2 Level 2: Diamonds Keep their Value

Use the diamonds data from the ggplot2 package to answer the following questions.

library(tidyverse)
data(diamonds)    # load the diamonds data

2.1 Group diamonds by their cut and display the average price of each group.

2.2 Then create a visualization for the last exercise to show the average price of each group. (Stats students are encouraged to include uncertainty.)

Basic Bar Plot

Confidence Intervals

2.3 Group diamonds by color and display the average depth and average table of each group.

2.4 Then create a visualization for the last exercise to show the average depth and average table of each group.

2.5 Add two columns to the diamonds data set.

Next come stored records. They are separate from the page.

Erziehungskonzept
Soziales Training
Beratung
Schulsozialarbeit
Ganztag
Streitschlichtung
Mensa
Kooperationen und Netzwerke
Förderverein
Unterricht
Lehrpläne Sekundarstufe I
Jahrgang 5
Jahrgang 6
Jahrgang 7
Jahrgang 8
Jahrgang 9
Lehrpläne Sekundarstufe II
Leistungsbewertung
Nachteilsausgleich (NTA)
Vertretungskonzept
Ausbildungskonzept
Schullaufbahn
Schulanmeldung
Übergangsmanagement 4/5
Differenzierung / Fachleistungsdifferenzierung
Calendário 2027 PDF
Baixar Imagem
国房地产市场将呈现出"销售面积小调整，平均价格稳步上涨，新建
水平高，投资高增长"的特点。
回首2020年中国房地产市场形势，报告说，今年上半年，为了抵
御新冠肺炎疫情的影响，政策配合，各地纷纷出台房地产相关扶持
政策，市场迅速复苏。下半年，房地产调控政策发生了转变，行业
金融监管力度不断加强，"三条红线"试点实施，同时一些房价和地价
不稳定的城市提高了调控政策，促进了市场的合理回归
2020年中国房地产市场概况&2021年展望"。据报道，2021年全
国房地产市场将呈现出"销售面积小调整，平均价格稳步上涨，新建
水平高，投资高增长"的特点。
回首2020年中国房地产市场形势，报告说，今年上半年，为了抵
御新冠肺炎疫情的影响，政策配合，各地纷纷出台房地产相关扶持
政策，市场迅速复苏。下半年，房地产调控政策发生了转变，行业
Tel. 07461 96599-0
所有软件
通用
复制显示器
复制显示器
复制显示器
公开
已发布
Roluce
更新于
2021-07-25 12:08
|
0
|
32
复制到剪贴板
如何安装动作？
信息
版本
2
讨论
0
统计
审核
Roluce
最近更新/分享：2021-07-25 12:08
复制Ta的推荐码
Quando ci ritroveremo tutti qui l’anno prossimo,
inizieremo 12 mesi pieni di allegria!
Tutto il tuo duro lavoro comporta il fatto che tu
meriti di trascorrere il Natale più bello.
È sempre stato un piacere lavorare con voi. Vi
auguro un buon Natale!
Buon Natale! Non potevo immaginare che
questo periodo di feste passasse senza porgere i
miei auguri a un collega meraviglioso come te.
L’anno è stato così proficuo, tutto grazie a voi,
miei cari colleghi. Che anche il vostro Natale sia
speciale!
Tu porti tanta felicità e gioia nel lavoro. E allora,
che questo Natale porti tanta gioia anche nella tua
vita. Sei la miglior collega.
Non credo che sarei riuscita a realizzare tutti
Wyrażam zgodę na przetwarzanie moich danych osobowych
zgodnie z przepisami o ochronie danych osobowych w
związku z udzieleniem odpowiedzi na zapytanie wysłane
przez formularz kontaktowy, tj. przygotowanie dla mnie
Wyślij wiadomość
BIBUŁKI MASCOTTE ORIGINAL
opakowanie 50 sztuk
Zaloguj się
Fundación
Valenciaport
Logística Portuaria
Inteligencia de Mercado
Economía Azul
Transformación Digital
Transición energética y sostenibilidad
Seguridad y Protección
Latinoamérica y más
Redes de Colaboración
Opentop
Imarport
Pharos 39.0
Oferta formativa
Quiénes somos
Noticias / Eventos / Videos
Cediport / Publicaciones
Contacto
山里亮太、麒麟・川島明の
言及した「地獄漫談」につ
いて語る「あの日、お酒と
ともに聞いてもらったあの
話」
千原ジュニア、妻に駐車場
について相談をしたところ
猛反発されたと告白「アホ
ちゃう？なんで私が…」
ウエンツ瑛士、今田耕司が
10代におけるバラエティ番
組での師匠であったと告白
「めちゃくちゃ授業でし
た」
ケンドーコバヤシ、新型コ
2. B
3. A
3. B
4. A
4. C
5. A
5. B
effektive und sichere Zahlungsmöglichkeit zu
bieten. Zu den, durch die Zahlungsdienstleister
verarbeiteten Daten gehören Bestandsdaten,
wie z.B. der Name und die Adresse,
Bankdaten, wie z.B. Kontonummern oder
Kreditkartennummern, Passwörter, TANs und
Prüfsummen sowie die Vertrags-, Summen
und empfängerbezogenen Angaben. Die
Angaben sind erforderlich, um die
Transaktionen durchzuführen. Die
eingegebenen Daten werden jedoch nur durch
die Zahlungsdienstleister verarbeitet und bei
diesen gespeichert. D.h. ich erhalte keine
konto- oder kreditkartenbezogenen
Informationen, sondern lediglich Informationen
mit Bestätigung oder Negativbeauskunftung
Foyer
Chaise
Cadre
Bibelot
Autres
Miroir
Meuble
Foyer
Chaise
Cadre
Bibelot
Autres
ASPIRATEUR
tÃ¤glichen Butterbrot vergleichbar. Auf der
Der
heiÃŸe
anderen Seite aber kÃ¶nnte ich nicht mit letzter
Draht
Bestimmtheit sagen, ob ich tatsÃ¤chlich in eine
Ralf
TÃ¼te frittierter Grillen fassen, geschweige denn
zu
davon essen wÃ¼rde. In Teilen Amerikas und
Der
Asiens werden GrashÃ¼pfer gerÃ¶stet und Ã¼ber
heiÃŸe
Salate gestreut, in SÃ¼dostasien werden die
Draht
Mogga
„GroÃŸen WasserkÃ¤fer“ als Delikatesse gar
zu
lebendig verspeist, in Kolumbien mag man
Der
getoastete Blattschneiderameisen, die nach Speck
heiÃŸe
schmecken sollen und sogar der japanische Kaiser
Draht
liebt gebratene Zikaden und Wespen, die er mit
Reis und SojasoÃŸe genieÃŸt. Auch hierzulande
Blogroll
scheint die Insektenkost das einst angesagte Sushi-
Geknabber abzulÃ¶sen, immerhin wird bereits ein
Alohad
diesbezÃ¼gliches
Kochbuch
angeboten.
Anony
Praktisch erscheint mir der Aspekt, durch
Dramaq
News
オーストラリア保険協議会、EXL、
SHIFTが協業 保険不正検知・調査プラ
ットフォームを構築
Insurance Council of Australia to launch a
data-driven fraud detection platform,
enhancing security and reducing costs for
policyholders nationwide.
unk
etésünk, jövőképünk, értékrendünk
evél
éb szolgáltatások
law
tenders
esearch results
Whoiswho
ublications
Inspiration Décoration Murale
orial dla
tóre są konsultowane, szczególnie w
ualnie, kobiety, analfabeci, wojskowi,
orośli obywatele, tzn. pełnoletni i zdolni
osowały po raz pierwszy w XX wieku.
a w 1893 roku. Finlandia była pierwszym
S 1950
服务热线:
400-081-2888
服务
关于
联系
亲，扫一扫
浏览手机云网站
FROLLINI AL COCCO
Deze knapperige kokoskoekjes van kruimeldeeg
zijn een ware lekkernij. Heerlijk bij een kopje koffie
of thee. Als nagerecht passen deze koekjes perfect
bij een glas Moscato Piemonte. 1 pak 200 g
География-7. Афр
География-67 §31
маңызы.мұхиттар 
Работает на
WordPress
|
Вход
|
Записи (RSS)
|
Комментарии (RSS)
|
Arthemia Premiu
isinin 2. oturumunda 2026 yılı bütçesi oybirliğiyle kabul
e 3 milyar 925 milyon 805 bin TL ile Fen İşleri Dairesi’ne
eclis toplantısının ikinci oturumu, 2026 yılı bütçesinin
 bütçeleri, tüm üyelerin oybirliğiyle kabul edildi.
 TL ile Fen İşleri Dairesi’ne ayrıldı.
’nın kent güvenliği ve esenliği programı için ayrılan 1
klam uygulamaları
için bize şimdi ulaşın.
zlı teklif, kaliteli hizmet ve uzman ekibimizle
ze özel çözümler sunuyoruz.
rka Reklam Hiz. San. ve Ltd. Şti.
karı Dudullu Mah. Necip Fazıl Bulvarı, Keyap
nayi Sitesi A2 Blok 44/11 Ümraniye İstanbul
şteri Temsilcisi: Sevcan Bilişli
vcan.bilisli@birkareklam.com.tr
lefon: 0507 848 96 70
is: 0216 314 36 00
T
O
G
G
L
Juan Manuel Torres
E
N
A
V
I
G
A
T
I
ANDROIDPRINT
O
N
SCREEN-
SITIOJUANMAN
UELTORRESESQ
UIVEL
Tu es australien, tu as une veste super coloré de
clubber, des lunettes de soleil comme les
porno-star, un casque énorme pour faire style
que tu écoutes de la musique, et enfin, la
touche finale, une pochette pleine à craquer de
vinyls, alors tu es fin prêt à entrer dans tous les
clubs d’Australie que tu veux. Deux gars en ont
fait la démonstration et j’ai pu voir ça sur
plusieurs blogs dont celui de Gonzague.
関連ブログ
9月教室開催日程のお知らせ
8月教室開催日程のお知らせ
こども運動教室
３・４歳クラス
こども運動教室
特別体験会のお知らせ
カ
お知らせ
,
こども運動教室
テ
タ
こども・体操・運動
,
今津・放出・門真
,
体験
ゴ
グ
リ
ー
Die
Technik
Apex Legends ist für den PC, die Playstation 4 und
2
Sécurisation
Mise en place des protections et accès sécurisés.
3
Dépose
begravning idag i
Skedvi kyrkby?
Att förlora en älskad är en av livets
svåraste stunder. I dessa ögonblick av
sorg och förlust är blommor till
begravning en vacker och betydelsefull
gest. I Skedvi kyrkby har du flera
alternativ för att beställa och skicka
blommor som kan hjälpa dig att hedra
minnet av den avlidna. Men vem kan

The first column should give the average depth of diamonds in the diamond's color group. The second column should give the average depth of diamonds in the diamond's cut group. Show only the columns `cut`, `color`, and the two new columns.

2.6 Group diamonds by cut, color, and clarity. Show the average price of the diamonds in each group. Arrange by average price (highest to lowest).

2.7 What is the average price of the diamonds with the best cut, color, and clarity? Do the results from the previous question show that the diamonds with the best attributes (i.e., best cut, color, and clarity) have the highest average price? Please explain. See `?diamonds` for description of the characteristics.

2.8 Add another column to the diamonds data named `ppc` that records the price per carat of each diamond. Then group the diamonds by cut, color, and clarity and display the average price and average ppc in each group. Arrange by average ppc (highest to lowest).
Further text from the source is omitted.